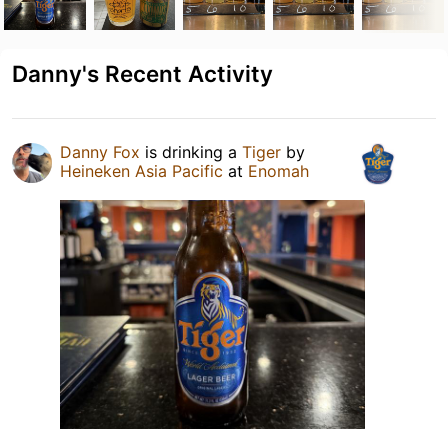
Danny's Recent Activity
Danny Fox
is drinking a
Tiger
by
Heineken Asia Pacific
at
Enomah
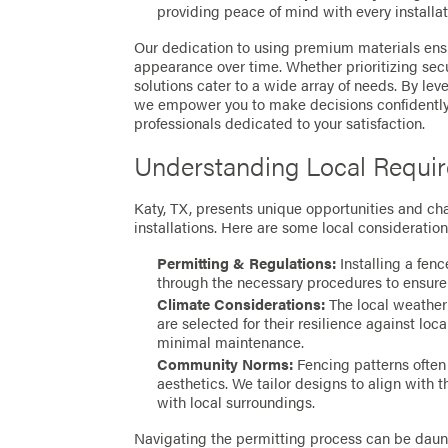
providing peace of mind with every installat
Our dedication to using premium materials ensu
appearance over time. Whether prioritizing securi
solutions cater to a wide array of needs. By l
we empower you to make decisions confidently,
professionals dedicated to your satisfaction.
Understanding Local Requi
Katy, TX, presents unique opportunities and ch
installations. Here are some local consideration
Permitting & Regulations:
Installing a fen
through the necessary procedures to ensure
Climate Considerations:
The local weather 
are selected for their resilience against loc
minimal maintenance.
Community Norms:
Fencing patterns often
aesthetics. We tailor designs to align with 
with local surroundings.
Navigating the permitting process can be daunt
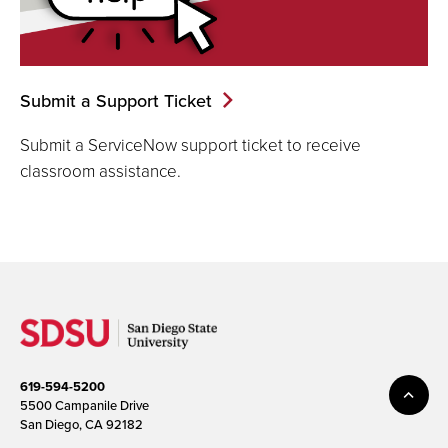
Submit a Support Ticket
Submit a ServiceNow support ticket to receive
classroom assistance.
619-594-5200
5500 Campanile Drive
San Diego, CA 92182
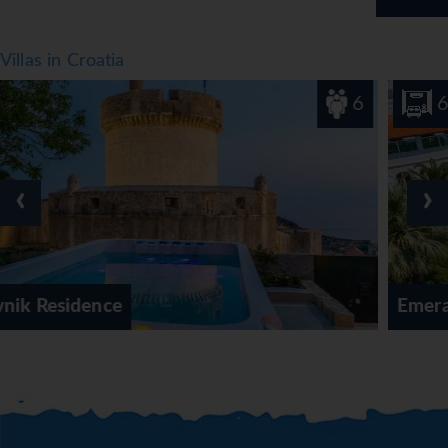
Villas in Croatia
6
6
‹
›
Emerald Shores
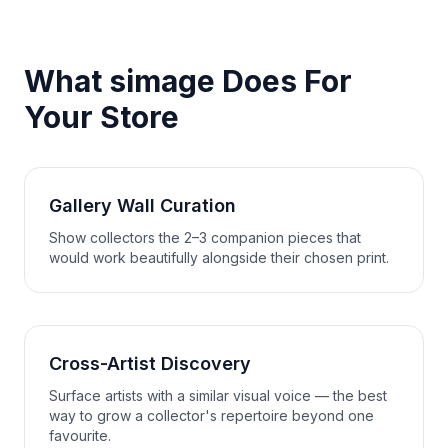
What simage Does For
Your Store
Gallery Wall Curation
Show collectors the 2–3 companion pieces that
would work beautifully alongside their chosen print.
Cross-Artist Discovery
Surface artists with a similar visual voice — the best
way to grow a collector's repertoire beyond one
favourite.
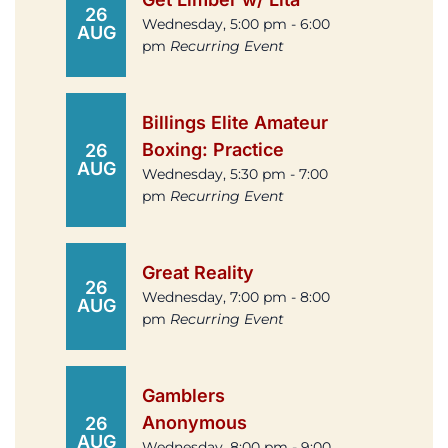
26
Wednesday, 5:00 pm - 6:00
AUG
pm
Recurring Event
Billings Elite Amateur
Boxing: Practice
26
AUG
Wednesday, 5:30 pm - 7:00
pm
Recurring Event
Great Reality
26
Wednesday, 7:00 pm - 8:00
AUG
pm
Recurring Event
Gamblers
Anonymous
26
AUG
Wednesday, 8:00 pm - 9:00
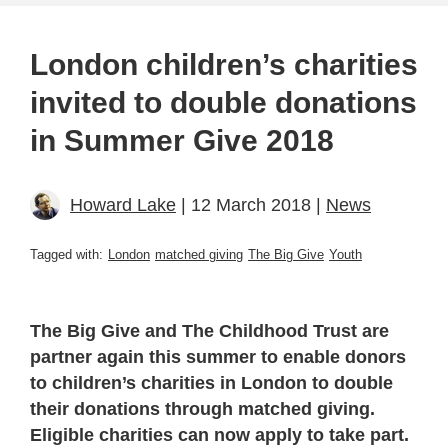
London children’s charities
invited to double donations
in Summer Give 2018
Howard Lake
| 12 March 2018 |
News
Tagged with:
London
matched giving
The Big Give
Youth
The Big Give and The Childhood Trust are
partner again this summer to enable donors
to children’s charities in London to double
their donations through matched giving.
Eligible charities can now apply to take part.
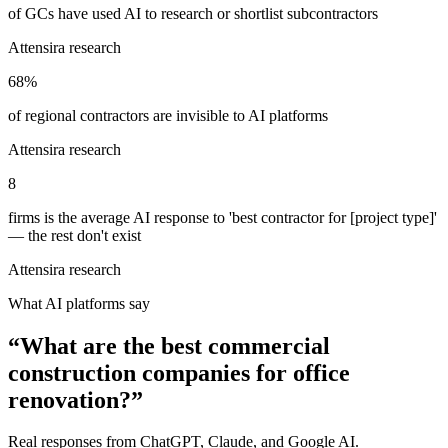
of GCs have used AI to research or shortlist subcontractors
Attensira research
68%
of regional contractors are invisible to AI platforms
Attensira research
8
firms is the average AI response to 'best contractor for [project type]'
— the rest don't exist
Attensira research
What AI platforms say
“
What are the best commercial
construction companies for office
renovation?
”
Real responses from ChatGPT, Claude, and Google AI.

* * *

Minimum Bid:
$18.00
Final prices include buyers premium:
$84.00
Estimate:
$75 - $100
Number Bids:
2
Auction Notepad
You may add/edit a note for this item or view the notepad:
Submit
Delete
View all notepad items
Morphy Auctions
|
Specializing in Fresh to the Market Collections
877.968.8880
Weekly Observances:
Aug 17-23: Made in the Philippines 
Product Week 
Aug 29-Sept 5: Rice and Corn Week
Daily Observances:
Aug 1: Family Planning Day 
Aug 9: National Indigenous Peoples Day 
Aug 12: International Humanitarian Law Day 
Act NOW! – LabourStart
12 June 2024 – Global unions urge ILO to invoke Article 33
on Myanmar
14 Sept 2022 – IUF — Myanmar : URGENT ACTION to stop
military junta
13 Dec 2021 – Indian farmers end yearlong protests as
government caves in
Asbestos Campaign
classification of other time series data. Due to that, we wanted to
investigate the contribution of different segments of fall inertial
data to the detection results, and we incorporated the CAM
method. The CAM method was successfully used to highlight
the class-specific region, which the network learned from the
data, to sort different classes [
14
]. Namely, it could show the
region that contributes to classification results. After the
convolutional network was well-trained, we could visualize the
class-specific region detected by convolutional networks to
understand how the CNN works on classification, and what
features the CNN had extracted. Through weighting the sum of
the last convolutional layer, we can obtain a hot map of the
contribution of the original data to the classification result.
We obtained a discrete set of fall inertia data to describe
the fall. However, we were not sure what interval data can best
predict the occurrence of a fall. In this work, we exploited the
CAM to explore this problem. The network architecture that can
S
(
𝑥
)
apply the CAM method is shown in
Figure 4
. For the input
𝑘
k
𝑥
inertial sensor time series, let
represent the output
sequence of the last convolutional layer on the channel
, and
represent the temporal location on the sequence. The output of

* * *

**What is expected:**
Return, exactly as they stand, the lines above from the one with "619-594-5200" to the one with "their donations through matched giving.", omitting any pictures among them.

**Output of the task:**
619-594-5200
5500 Campanile Drive
San Diego, CA 92182
Villas in Croatia
6
6
‹
›
Emerald Shores
What simage Does For
Your Store
Gallery Wall Curation
Show collectors the 2–3 companion pieces that
would work beautifully alongside their chosen print.
Cross-Artist Discovery
Surface artists with a similar visual voice — the best
way to grow a collector's repertoire beyond one
favourite.
26
Wednesday, 5:00 pm - 6:00
AUG
pm
Recurring Event
Billings Elite Amateur
Boxing: Practice
26
AUG
Wednesday, 5:30 pm - 7:00
pm
Recurring Event
Great Reality
26
Wednesday, 7:00 pm - 8:00
AUG
pm
Recurring Event
Gamblers
Anonymous
26
AUG
Wednesday, 8:00 pm - 9:00
London children’s charities
invited to double donations
in Summer Give 2018
Howard Lake
| 12 March 2018 |
News
Tagged with:
London
matched giving
The Big Give
Youth
The Big Give and The Childhood Trust are
partner again this summer to enable donors
to children’s charities in London to double
their donations through matched giving.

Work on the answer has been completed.